2006-10-03 05:42:00

by NeilBrown

[permalink] [raw]
Subject: Re: [PATCH 008 of 11] knfsd: Prepare knfsd for support of rsize/wsize of up to 1MB, over TCP.

On Monday October 2, [email protected] wrote:
> On Tue, Oct 03, 2006 at 11:36:32AM +1000, Neil Brown wrote:
> > The only real problem is that NFSv4 can have arbitrarily large
> > non-payload data, and arbitrarily many payloads. But I guess any
> > client that trying to send two full-sized payloads in the one request
> > is asking for trouble (I don't suppose the RPC spells this out at
> > all?).
>
> The RFC?

RFC, RPC, only a few pixel different :-)

Well, it does have a "RESOURCE" error that the server can
> return for overly complicated compounds. It doesn't give much guidance
> on when exactly that could happen, but if there's ever a clear case for
> returning NFS4ERR_RESOURCE, I think it must be the case of a client
> trying to circumvent the maximum read/write size by using multiple read
> or write operations in a single compound.

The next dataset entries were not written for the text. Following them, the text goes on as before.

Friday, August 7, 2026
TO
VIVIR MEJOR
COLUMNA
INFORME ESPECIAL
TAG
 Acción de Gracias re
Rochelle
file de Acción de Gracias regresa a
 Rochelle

It would be nice if the RFC specified some minimum that the client
could be sure of not getting NFS4ERR_RESOURCE for, but maybe that
isn't really necessary.

>
> There's also the check at the end of svc_tcp_recvfrom():
>
> if (svsk->sk_reclen > serv->sv_bufsz) {
> printk(KERN_NOTICE "RPC: bad TCP reclen 0x%08lx (large)\n",
> (unsigned long) svsk->sk_reclen);
> goto err_delete;
> }

Groan... and a whole lot more besides. Thanks.
I had tried to avoid storing separate 'payload max' and 'message max'
numbers, but it doesn't seem like that is going to work, so it is time
to just give in and make it explicit.

Comments on the below?

Thanks,
NeilBrown

Signed-off-by: Neil Brown <[email protected]>

### Diffstat output
./include/linux/sunrpc/svc.h | 3 ++-
./net/sunrpc/svc.c | 17 ++++++++++-------
./net/sunrpc/svcsock.c | 28 ++++++++++++++--------------
3 files changed, 26 insertions(+), 22 deletions(-)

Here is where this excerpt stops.